LOSING ON BOTH SIDES

Then there’s the uncomfortable truth about how Asians are treated in America’s broader DEI ecosystem. Asians are often excluded from minority support systems and simultaneously denied the privileges of the white majority. In higher education, this contradiction becomes painfully clear.

When I applied to UCLA years ago with a 3.5 GPA, I was told that as an Asian, I’d need to perform far better to stand out. Students from other minority groups with similar grades would have better chances under affirmative action. Asian Americans often lose on both sides: not “minority enough” to benefit from diversity programs, yet still subject to racial ceilings.

Hollywood’s DEI mirrors that paradox. Asians are visible but voiceless, celebrated but sidelined. They’re essential to the optics but expendable to the substance.

THE LANGUAGE OF OTHERING

We still hear phrases like “that Asian guy” or “that Chinese girl,” treated as normal descriptors. Yet you rarely hear anyone say “that Black guy” or “that Mexican girl” in polite conversation. This reflex reveals an unconscious bias — that Asian identity is perpetually foreign, something that must be clarified or explained. Even in 2025, Asians are still the “other.”

THE INSTITUTIONAL BLIND SPOT

Organizations that claim to represent “people of color” often overlook Asians entirely. The NAACP historically claims to advocate for all non-white communities, but in practice, its mission has focused overwhelmingly on Black civil rights. That’s understandable given its origins, but the effect is that Asians — and others — remain peripheral to America’s diversity narrative.

Hollywood’s corporate DEI offices repeat this pattern: plenty of talk about diversity, but little nuance in how it’s applied.

THE PATH FORWARD

For real change to happen, Hollywood has to move beyond quotas and metrics and toward authorship. Asian filmmakers, producers, and executives need to be empowered to tell stories from their own cultural truths — not filtered through the lens of Western marketing departments.

Representation isn’t about the number of Asian faces onscreen; it’s about who shapes those faces, who writes their dialogue, and who decides what they should look like.
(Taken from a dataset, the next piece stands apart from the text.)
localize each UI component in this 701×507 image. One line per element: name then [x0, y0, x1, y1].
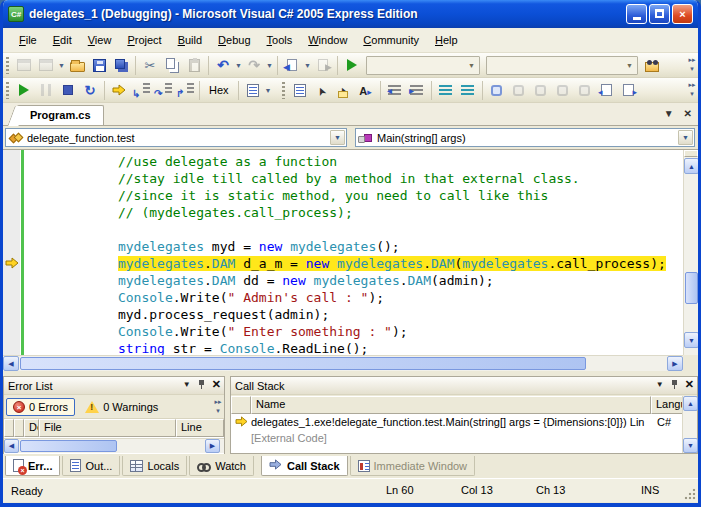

Until then, Hollywood’s “diversity” will remain largely performative — a surface-level correction to a century-old problem. It’s progress wrapped in irony: a new kind of yellowface, coded not in greasepaint but in pixels.

Because when diversity becomes policy rather than principle, it stops being art.

Gregory Hatanaka is a Los Angeles–based filmmaker, writer, and media analyst whose work explores identity, globalization, and independent cinema. He is the founder of Cinema Epoch and Cineridge Entertainment and has directed and distributed numerous international and American independent films.